Dos premios Nobel de Literatura para el festejo
La llegada de Mo Yan y J.M. Coetzee a la Feria del Libro produjo una excitación un poco antigua, casi de otro siglo, como si todavía existiera la idea de que los escritores podían modificar algo más que la disposición de los libros en una mesa de saldo. Había largas filas, lectores con ejemplares subrayados y fotógrafos que parecían esperar una revelación. Coetzee apareció con esa austeridad sudafricana que lo vuelve más bien una sombra de sí mismo: hablaba bajo, miraba poco, respondía como si cada palabra hubiera atravesado antes una aduana moral.

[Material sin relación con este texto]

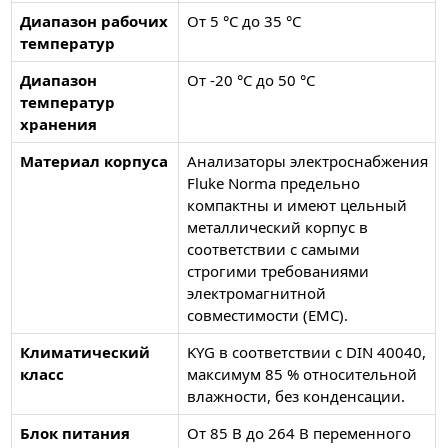
Диапазон рабочих
От 5 °C до 35 °C
температур
Диапазон
От -20 °C до 50 °C
температур
хранения
Материал корпуса
Анализаторы электроснабжения
Fluke Norma предельно
компактны и имеют цельный
металлический корпус в
соответствии с самыми
строгими требованиями
электромагнитной
совместимости (EMC).
Климатический
KYG в соответствии с DIN 40040,
класс
максимум 85 % относительной
влажности, без конденсации.
Блок питания
От 85 В до 264 В переменного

Mo Yan, en cambio, parecía más dispuesto al desconcierto, con una cordialidad ambigua, difícil de saber si era timidez o distancia cultural. La Feria, mientras tanto, seguía siendo la Feria: con olor a café recalentado, adolescentes sentados en el piso, editores fatigados y escritores locales vigilando de reojo la multitud ajena.
Durante unos días, sin embargo, dio la impresión de que la literatura todavía conservaba un resto de prestigio inútil, y precisamente por eso indispensable.